**Goal of the exercise:** Needed from the entries below: every line that holds the word "Services".

————————

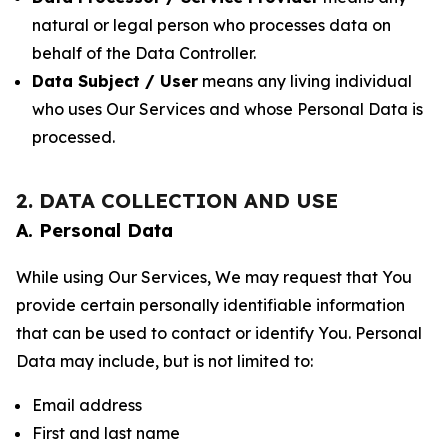
natural or legal person who processes data on
behalf of the Data Controller.
Data Subject / User
means any living individual
who uses Our Services and whose Personal Data is
processed.
2. DATA COLLECTION AND USE
A. Personal Data
While using Our Services, We may request that You
provide certain personally identifiable information
that can be used to contact or identify You. Personal
Data may include, but is not limited to:
Email address
First and last name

————————

**Exercise response:**
who uses Our Services and whose Personal Data is
While using Our Services, We may request that You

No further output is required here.